● **Exercise input**:
+--

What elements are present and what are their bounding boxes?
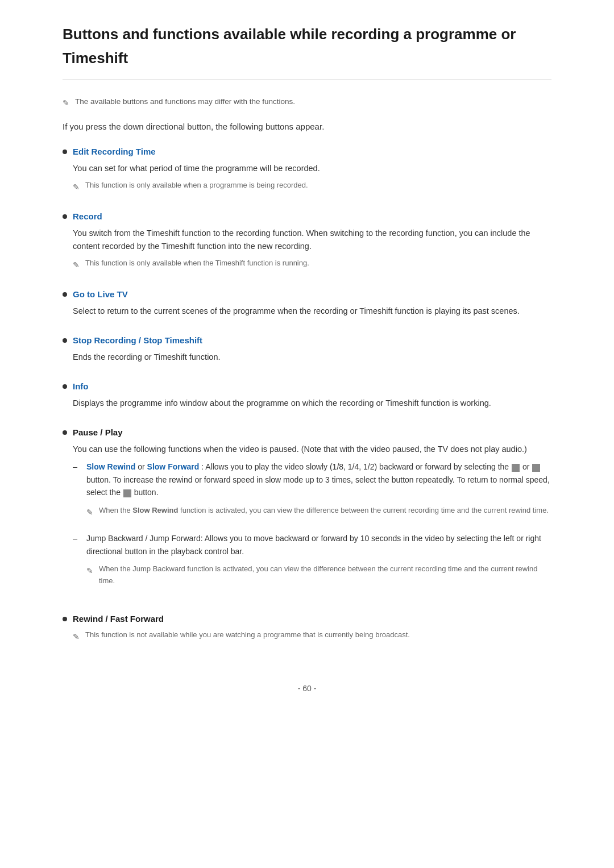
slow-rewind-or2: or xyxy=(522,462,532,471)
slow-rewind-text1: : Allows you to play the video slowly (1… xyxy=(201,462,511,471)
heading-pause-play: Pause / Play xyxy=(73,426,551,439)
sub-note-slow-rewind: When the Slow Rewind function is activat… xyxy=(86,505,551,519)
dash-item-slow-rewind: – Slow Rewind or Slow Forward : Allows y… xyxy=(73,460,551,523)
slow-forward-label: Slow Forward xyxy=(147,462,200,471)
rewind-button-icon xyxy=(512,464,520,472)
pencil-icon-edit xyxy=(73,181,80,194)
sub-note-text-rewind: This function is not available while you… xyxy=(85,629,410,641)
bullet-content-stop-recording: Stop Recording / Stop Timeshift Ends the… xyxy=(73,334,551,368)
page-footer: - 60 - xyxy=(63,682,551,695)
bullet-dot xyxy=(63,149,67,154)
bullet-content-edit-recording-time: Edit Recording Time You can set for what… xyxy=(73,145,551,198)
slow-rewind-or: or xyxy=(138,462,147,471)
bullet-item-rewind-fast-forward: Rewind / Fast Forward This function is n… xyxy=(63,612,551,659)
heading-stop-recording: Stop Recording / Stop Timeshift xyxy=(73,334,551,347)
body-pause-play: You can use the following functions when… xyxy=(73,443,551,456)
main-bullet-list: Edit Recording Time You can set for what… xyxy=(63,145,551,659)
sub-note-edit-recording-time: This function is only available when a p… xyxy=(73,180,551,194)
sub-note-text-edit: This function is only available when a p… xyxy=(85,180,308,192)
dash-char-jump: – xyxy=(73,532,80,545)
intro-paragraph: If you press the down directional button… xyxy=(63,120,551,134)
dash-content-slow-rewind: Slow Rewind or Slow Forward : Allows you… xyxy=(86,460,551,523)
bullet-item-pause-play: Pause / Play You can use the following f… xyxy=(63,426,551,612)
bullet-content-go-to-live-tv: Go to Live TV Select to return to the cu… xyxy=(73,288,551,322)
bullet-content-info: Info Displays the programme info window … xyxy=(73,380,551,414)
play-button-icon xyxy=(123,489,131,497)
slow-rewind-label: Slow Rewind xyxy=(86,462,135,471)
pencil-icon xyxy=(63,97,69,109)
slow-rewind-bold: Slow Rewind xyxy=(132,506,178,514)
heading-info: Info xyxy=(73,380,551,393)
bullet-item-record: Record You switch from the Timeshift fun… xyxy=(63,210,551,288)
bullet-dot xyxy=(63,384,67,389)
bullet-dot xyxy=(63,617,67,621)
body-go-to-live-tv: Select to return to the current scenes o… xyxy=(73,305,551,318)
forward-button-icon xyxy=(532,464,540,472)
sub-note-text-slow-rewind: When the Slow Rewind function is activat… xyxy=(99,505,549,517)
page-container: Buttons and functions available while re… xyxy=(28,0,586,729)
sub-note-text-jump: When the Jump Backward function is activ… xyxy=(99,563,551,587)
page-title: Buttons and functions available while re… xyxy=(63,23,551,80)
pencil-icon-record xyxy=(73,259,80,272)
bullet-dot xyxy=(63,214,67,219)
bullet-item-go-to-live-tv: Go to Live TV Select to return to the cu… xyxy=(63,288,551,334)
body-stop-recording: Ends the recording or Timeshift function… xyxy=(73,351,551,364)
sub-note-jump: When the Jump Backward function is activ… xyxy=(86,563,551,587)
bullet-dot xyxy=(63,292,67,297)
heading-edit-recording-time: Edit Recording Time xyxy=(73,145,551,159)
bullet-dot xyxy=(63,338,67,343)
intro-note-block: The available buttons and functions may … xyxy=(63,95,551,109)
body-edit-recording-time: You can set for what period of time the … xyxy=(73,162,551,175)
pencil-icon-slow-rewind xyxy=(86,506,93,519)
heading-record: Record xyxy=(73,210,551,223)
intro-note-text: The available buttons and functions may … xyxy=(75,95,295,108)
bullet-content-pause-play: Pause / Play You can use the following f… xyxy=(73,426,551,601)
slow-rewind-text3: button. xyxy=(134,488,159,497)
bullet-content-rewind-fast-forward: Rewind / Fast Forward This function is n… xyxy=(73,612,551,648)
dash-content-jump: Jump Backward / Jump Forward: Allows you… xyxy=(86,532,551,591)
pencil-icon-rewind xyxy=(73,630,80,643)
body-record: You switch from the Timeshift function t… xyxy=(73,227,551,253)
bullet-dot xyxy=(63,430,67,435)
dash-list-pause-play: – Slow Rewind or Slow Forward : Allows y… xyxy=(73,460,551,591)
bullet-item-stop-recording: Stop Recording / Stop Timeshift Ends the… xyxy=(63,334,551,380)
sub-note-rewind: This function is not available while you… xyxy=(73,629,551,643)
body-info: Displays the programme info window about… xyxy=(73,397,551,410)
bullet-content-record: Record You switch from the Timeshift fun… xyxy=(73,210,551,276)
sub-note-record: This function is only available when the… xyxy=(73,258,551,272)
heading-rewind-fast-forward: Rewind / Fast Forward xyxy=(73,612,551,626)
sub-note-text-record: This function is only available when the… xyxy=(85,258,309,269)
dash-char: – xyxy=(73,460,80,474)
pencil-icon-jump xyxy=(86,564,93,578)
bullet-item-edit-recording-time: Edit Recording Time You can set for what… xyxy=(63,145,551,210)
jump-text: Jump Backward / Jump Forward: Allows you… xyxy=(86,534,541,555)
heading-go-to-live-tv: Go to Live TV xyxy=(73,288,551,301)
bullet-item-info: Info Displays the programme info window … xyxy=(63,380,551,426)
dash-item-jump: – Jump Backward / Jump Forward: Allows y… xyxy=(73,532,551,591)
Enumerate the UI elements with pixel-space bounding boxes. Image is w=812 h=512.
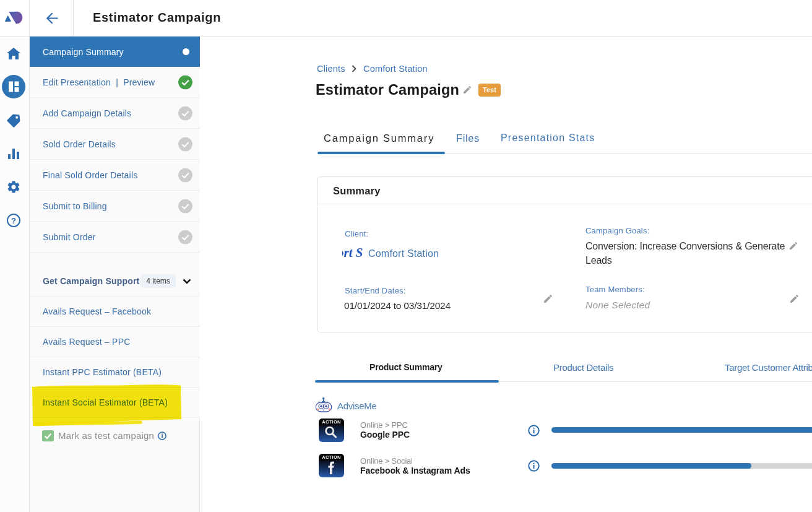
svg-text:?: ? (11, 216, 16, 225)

+--

● **How to complete this task**: Please copy every line in the entries where "boxes" appears.

● **Output**:
What elements are present and what are their bounding boxes?
Enumerate the UI elements with pixel-space bounding boxes. Image is w=812 h=512.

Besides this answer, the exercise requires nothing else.